Invité par notre confrère Christophe Boisbouvier sur l’antenne de RFI, Moussa Faki reconnaît d’emblée que la Libye a cessé d’être un Etat. Que ce pays est tombé entre les mains de milices criminelles et de trafiquants de tout genre.

Mais ce constat ne suffit pas, à ses yeux, pour expliquer pourquoi des milliers de jeunes Africains se sont retrouvés piégés et vendus comme de la marchandise. Il faut, dit-il, que les Africains interrogent leur conscience.

«La responsabilité est d’abord celle des Etats africains. Nous-mêmes. J’en appelle à notre prise de conscience de la gravité de cette situation. Dans nos pays, il faut faire en sorte que ces jeunes ne quittent pas le pays… Que les gens ne se ruent pas en Libye pour chercher à traverser la méditerranée. Il faut s’attaquer aux racines, par le développement, par des projets concrets» en faveur de la jeunesse.

«A quoi servent ces prétendus présidents?»
Ils sont nombreux à s’interroger sur les défaillances d’un continent qui n’arrive pas à retenir ses enfants et à leur fournir les conditions de leur épanouissement.
Pour l’ancien ministre sénégalais chargé des Affaires religieuses, Mamadou Bamba Ndiaye, le comportement des dirigeants africains est pire que celui des gens qui vendent les migrants africains.

«Imaginez-vous que Donald Trump puisse dormir s’il apprenait qu’un citoyen américain était détenu quelque part, il ne l’accepterait pas. Le président Français Emmanuel Macron non plus. Alors pourquoi les gouvernements africains ne se soucient pas de leurs citoyens? Je me demande même à quoi ils servent ces prétendus présidents?», s’interroge Mamadou Bamba Ndiaye sur le site d'information sénégalais Xalimasn.com.

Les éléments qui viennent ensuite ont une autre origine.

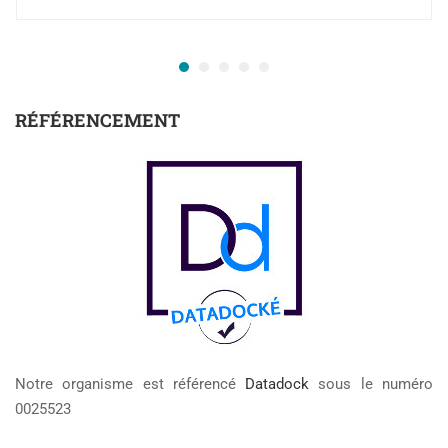
RÉFÉRENCEMENT
Notre organisme est référencé
Datadock
sous le numéro
0025523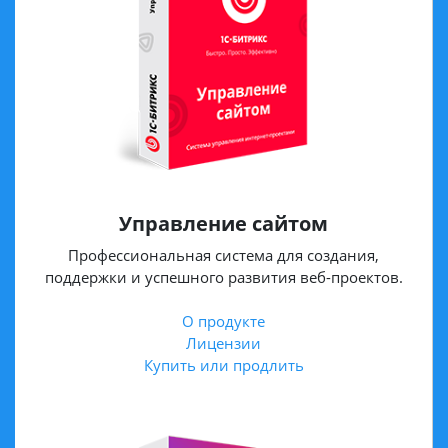
Управление сайтом
Профессиональная система для создания,
поддержки и успешного развития веб-проектов.
О продукте
Лицензии
Купить или продлить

Cette question embarrassante revient sans cesse parmi la multitude de réactions sur le calvaire des migrants noirs vendus comme esclaves en Libye. Ainsi, sur le site de Médiapart, le blogueur Abdou Rahmane souligne le gouffre qui sépare aujourd’hui les peuples du continent et leurs dirigeants.

«Les tweets de condamnation lamentables et honteux que certains d’entre eux ont publié sur les réseaux sociaux en guise de réaction en disent long sur leur impuissance pour défendre les intérêts de leurs nations et protéger leurs ressortissants», constate-t-il. Il leur demande ce qu’ils attendent pour proposer une opération militaire destinée à mettre un terme à cet inadmissible crime contre l’humanité en Libye.

Alain Mabanckou

L'écrivain franco-congolais Alain Mabanckou fustige «ces autocrates africains qui feignent de s'indigner» du sort réservé aux migrants africains en Libye. ©


Ils prennent leurs populations «pour de la marchandise»
Des dirigeants africains pointés du doigt par l’écrivain congolais Alain Mabanckou. Il leur reproche de contraindre leurs peuples à choisir entre la peste et le choléra.

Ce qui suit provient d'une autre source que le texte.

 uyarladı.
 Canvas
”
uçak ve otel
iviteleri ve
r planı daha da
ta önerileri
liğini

«S’il y a un point de départ dans l’éradication de ces comportements primitifs, c’est sans doute le mode de fonctionnement de nos Etats à la tête desquels les dictateurs prennent leurs populations pour de la marchandise… La question immédiate est désormais de se demander jusqu’à quand l’Occident continuera à nourrir ces autocrates africains et leurs complices qui feignent de s’indigner ces derniers temps», écrit Alain Mabanckou dans une tribune qu’il a signée dans le journal Le Point.